Rents are growing at a rate of 2.5%. Housing supply coming into the market is not even close to matching the demand for rentals. So it looks like rents will keep rising over the next 12 – 18 months. The number of homes for rent is declining because the overall decline in inventory of homes for sale. Average rent growth in 2013 could reach 5% in 2013.
This indicates that investing in rental homes while the housing market gains strength may be a good idea. Home sales are improving—they were strong during the first quarter, despite the decrease of 2.6% in March. And interest rates are still quite low.
So when a client is on the buy side, putting some figures down will help him make a more informed decision when the economy is still in flux.
This client has found two houses he’s considering for his son and daughter-in-law to be. The first house has an asking price of $499,000. His son has a promising future and your client is thinking it would be great to start them out with a nice house in a good neighborhood.
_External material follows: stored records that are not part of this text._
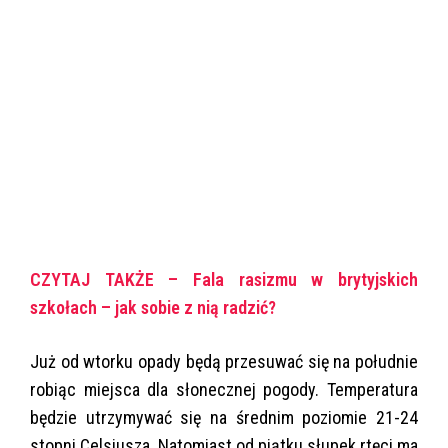
CZYTAJ TAKŻE – Fala rasizmu w brytyjskich
szkołach – jak sobie z nią radzić?
Już od wtorku opady będą przesuwać się na południe
robiąc miejsca dla słonecznej pogody. Temperatura
będzie utrzymywać się na średnim poziomie 21-24
stopni Celsjusza. Natomiast od piątku słupek rtęci ma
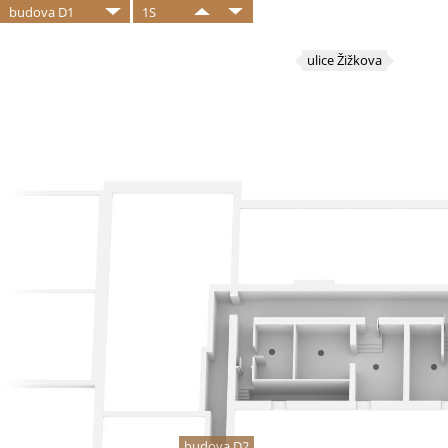
budova D1
1S
ulice Žižkova
budova D2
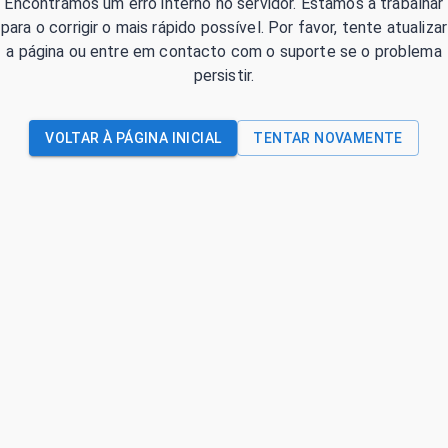
Encontrámos um erro interno no servidor. Estamos a trabalhar
para o corrigir o mais rápido possível. Por favor, tente atualizar
a página ou entre em contacto com o suporte se o problema
persistir.
VOLTAR À PÁGINA INICIAL
TENTAR NOVAMENTE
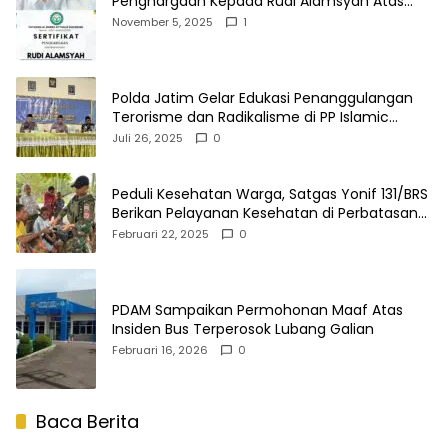
Penghargaan Kepada Rudi Alamsyah Atas
Kontribusi Sosial dan Kemasyarakatan
November 5, 2025
1
Polda Jatim Gelar Edukasi Penanggulangan
Terorisme dan Radikalisme di PP Islamic
Center Elkisi
Juli 26, 2025
0
Peduli Kesehatan Warga, Satgas Yonif 131/BRS
Berikan Pelayanan Kesehatan di Perbatasan
Papua
Februari 22, 2025
0
PDAM Sampaikan Permohonan Maaf Atas
Insiden Bus Terperosok Lubang Galian
Februari 16, 2026
0
Baca Berita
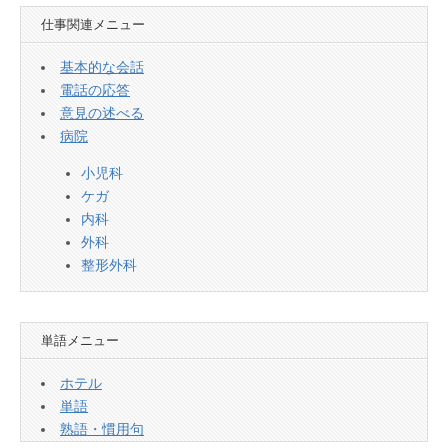
仕事関連メニュー
基本的な会話
電話の応答
意見の述べる
病院
小児科
ケガ
内科
外科
整形外科
単語メニュー
ホテル
単語
熟語・慣用句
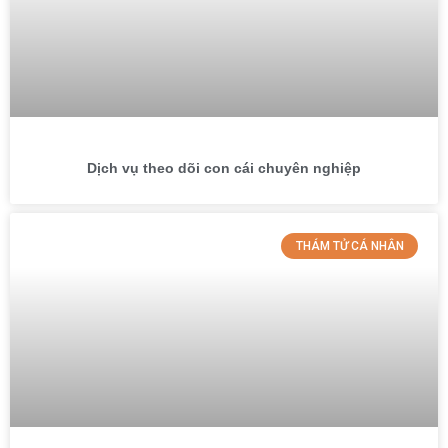
Dịch vụ theo dõi con cái chuyên nghiệp
THÁM TỬ CÁ NHÂN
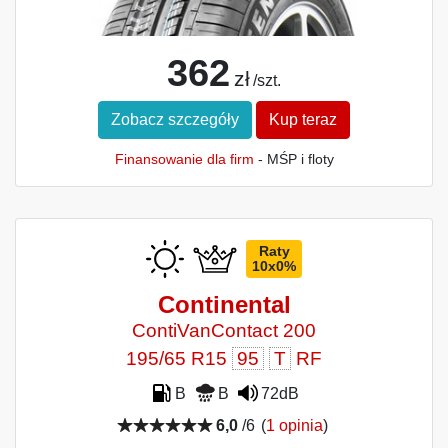
362
zł
/szt.
Zobacz szczegóły
Kup teraz
Finansowanie dla firm
- MŚP i floty
Raty
10x0%
Continental
ContiVanContact 200
195/65 R15
95
T
RF
B
B
72dB
6,0
/6
(
1 opinia
)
But he’s not sure whether buying the house in this environment would be a smart thing to do, especially since it's difficult to get a fixed rate on a jumbo loan.
The person who owns this house was told he’d be lucky to get $350,000 out of it. So he’s thinking of renting it for $2,200 per month for about two years. He doesn’t want to take less than he paid for it and he thinks the market will be better by then.
For both the seller and your client, this house makes more sense to rent than to buy. After two years, the cumulative outlay will have been a total of $54,559 for renting compared to $103,700 for buying. That would be a savings of $49,141.
The calculation includes $696 spent in renter’s insurance and assumes a $2200 deposit will be returned after the second year.
The buying calculation includes a $99,800 down payment, a selling value of $519,160 in two years, and all closing costs, property maintenance, insurance, utilities, and renovations.
The renter’s totals do not include utilities although it is usually the renter’s responsibility to pay them. Even with the inclusion of utilities, the renter’s cumulative outlay over two years for this house is $57,007. That’s still better after two years by $46,693, or 45%.
On a less expensive house, say with a $265,000 asking price and a rent of $1350 per month, it still makes sense to rent. The cumulative outlay over two years is $33,479 compared to $56,227. That’s a difference of 22,748, or 40%. Hike the rent on this home to $1600 a month and the tables turn in favor of buying.
Renting either of these homes would cost less over a two-year period than buying. It would also give the client two more years to grow his assets.
It also may make sense for the client to buy one of these homes and rent it to generate income after his son and daughter-in-law move out.
Whether to rent or buy can also be a consideration when looking at a second home. You can input other data and make adjustments using an interactive calculator.
If the economy continues to improve, asset growth over the two years could also occur in a potentially more favorable market environment. And if the Fed really does keep rates low until 2014, then two years out could also be a better time to offer his son that down payment.